I hope I’ll have time tomorrow to continue working on some code but it will be tight. My overall time spent on this by far exceeds the two hours intended by the challenge even when I have nothing to show for, for now. Which is a bit frustrating.
The next plan of action:
I will need to sit down tomorrow and get my Qt setup running.
continue with sqlalchemy and the interactions with Pythons datatypes.
reminder to self, take a look at redmine and other project management software
If you are only interested in the “org-software” project skip this update, not much of interest here.
Quick Update from the bus:
I don’t have anything coherent yet, mostly modified code snippets from various tutorials but I have not posted any code yet, so here is at least something.
I try to keep to an hour because there is not a lot of time at the moment. For me it’s kind of hard to pick up the thread from the last day my natural work cycle is usually more around 2 hours per item.
Anyways I made some progress with
planning the overall project
I realized how little I usually work with python it’s really mostly implementing or changing a bit of math
sql is strange and even though I don’t need to handle it directly I need to get used to sqlAlchemy. I will probably need to come up with a couple of simple examples on my own.
random code - random sample from playing around with sqlAlchemy and other stuff - mostly from tutorials
import sqlalchemy
from sqlalchemy import create_engine
engine = create_engine('sqlite:///:memory:', echo=True)
connection = engine.connect()
connection.execute(
"""
CREATE TABLE users (
username VARCHAR PRIMARY KEY,
password VARCHAR NOT NULL
);
"""
)
# tags VARCHAR
connection.execute(
"""
INSERT INTO users (username, password) VALUES (?, ?);
""",
"test_user_0", "1234"
)
result = connection.execute("SELECT username FROM users")
for row in result:
print("username:", row['username'])
connection.close()
#reminder: don't write useless comments
#connection.execute(
# """
# INSERT INTO users (username, password) VALUES (?, ?, ?);
# """,
# "test_user_0", "1234", "test_tag"
#)
#
#
import subprocess
import pyinotify
w = pyinotify.WatchManager()
cases = pyinotify.IN_MODIFY
class EventHandler(pyinotify.ProcessEvent):
def process_IN_MODIFY(self, event):
print "modified"
# note: inotify works on linux only
#
#
Maybe I have some time later to make this post a bit more coherent and add the more interesting stuff. I have some handwritten notes. Usually I don’t write about what I do, so I have to get used to that.

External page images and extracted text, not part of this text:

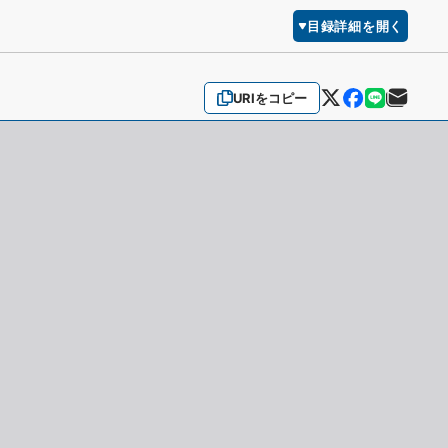
目録詳細を開く
URIをコピー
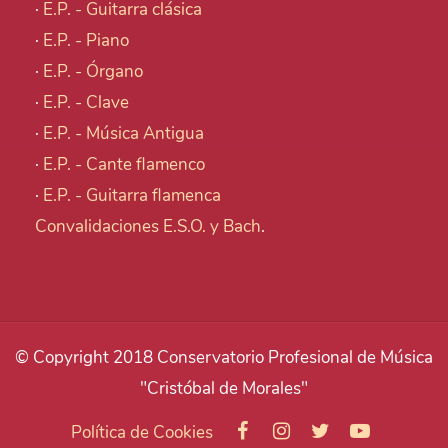
·
E.P. - Guitarra clásica
·
E.P. - Piano
·
E.P. - Órgano
·
E.P. - Clave
·
E.P. - Música Antigua
·
E.P. - Cante flamenco
·
E.P. - Guitarra flamenca
Convalidaciones E.S.O. y Bach
.
© Copyright 2018 Conservatorio Profesional de Música
"Cristóbal de Morales"
Política de Cookies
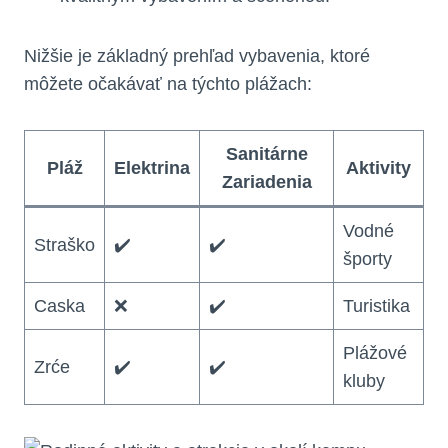
Nižšie je základný prehľad vybavenia, ktoré
môžete očakávať na týchto plážach:
Sanitárne
Pláž
Elektrina
Aktivity
Zariadenia
Vodné
Straško
✔️
✔️
športy
Caska
❌
✔️
Turistika
Plážové
Zrće
✔️
✔️
kluby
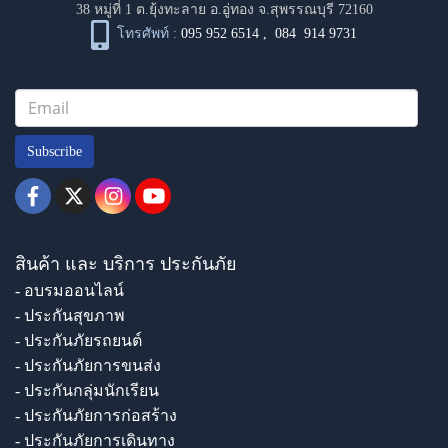
38 หมู่ที่ 1 ต.ยุ้งทะลาย อ.อู่ทอง จ.สุพรรณบุรี 72160
โทรศัพท์ :
095 952 6514
,
084 914 9731
Subscribe
สินค้า และ บริการ ประกันภัย
- อบรมออนไลน์
- ประกันสุขภาพ
- ประกันภัยรถยนต์
- ประกันภัยการขนส่ง
- ประกันกลุ่มนักเรียน
- ประกันภัยการก่อสร้าง
- ประกันภัยการเดินทาง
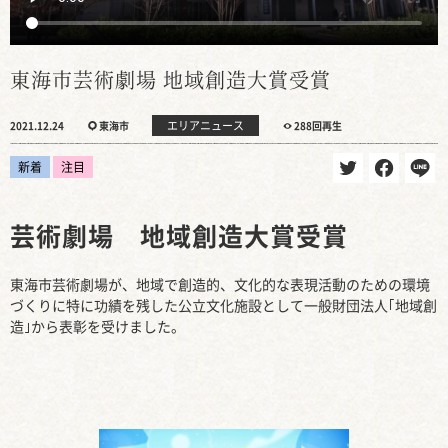
東海市芸術劇場 地域創造大賞受賞
エリアニュース
2021.12.24
東海市
288回再生
新着
注目
芸術劇場 地域創造大賞受賞
東海市芸術劇場が、地域で創造的、文化的な表現活動のための環境
づくりに特に功績を残した公立文化施設として一般財団法人｢地域創
造｣から表彰を受けました。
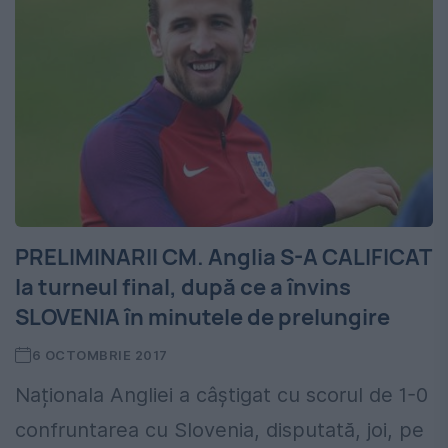
PRELIMINARII CM. Anglia S-A CALIFICAT
la turneul final, după ce a învins
SLOVENIA în minutele de prelungire
6 OCTOMBRIE 2017
Naționala Angliei a câștigat cu scorul de 1-0
confruntarea cu Slovenia, disputată, joi, pe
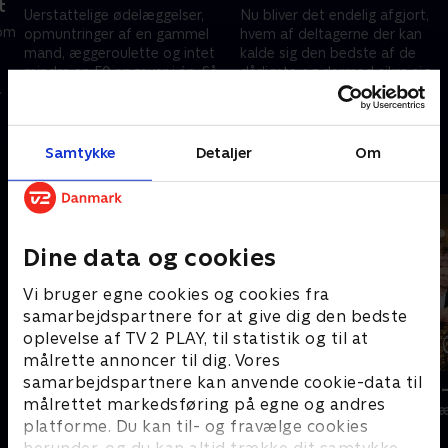
t
Uerstattelige ødelæggelser,
Nu bliver det endelig afgjort,
nom
opmuntringer af en gammel
hvem af deltagerne der kan
mand, æggeroulette og intet
kalde sig den bedste af de
mindre en 50 opgaver i én. Så
dårligste og dermed sikre sig
kan man da ikke ønske sig
håneret over de fire resterende
30. marts 2024 • 63 min
6. april 2024 • 65 min
mere.
deltagere.
Samtykke
Detaljer
Om
Andre så også
Dine data og cookies
Vi bruger egne cookies og cookies fra
samarbejdspartnere for at give dig den bedste
oplevelse af TV 2 PLAY, til statistik og til at
målrette annoncer til dig. Vores
samarbejdspartnere kan anvende cookie-data til
Stormester
Stormester -
målrettet markedsføring på egne og andres
TV-Shows • 10 sæsoner
TV-Shows • 1 s
platforme. Du kan til- og fravælge cookies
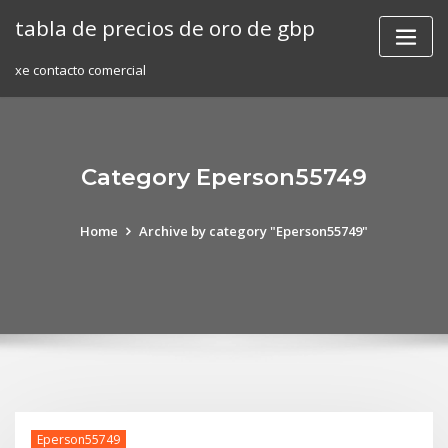
Skip
tabla de precios de oro de gbp
to
content
xe contacto comercial
Category Eperson55749
Home
Archive by category "Eperson55749"
Eperson55749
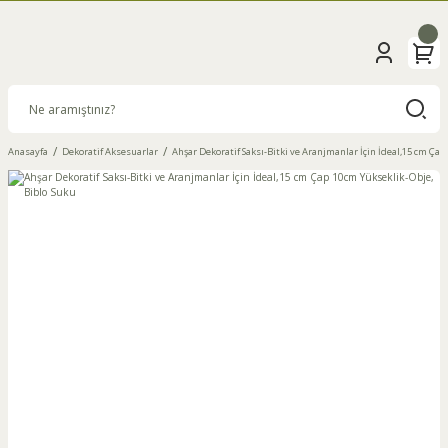
Anasayfa
Dekoratif Aksesuarlar
Ahşar Dekoratif Saksı-Bitki ve Aranjmanlar İçin İdeal,15 cm Çap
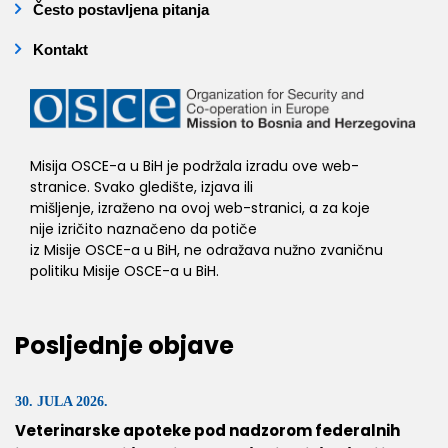
Često postavljena pitanja
Kontakt
Misija OSCE-a u BiH je podržala izradu ove web-
stranice. Svako gledište, izjava ili
mišljenje, izraženo na ovoj web-stranici, a za koje
nije izričito naznačeno da potiče
iz Misije OSCE-a u BiH, ne odražava nužno zvaničnu
politiku Misije OSCE-a u BiH.
Posljednje objave
30. JULA 2026.
Veterinarske apoteke pod nadzorom federalnih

Today was hard for me to find a continuous free hour, so I did more research and continued a bit with the sqlalchemy tutorial. But I found this gem:
The phrase I was looking for is “fingerprinting”. I’m not sure yet if I can use that same principle for what I have in mind but it’s very interesting. Sometimes I get too easily distracted when I find something cool that my timer went off. Anyway, hopefully more interesting updates will be coming soon.